--- Exercise data Enclosed Below ---

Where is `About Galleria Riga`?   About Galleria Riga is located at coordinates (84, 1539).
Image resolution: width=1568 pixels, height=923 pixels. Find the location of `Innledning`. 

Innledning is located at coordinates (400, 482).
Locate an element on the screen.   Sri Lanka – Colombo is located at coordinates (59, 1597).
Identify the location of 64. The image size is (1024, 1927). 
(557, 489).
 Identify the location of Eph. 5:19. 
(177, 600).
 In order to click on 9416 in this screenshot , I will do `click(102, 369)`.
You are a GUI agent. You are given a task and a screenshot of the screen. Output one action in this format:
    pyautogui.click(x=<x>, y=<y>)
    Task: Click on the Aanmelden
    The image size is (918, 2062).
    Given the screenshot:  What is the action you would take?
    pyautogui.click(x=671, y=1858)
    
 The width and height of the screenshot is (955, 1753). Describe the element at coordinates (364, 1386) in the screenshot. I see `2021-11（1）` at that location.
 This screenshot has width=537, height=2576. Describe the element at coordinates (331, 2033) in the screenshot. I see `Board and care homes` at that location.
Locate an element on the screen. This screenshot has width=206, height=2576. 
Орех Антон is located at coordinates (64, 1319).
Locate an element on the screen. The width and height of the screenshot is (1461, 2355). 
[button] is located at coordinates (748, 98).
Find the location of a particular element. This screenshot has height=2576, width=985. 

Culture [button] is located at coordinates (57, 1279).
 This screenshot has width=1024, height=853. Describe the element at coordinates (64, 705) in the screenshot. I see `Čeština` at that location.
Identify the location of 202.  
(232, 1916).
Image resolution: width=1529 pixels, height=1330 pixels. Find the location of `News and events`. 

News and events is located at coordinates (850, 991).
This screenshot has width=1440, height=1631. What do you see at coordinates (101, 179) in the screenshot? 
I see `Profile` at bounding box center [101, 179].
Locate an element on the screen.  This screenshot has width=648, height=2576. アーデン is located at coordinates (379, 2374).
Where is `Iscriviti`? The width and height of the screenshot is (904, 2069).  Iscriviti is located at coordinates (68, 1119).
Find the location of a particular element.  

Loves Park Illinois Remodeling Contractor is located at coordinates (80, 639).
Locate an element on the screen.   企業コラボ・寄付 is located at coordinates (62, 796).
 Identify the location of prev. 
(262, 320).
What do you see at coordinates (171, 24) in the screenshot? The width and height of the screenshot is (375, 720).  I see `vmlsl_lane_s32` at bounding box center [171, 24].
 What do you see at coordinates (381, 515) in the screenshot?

--- End of Enclosed Exercise data ---

▶ _Goal of the exercise_: Copy every line from the data that includes the string "Where".

▶ _Reply to the exercise_:
Where is `About Galleria Riga`?   About Galleria Riga is located at coordinates (84, 1539).
Where is `Iscriviti`? The width and height of the screenshot is (904, 2069).  Iscriviti is located at coordinates (68, 1119).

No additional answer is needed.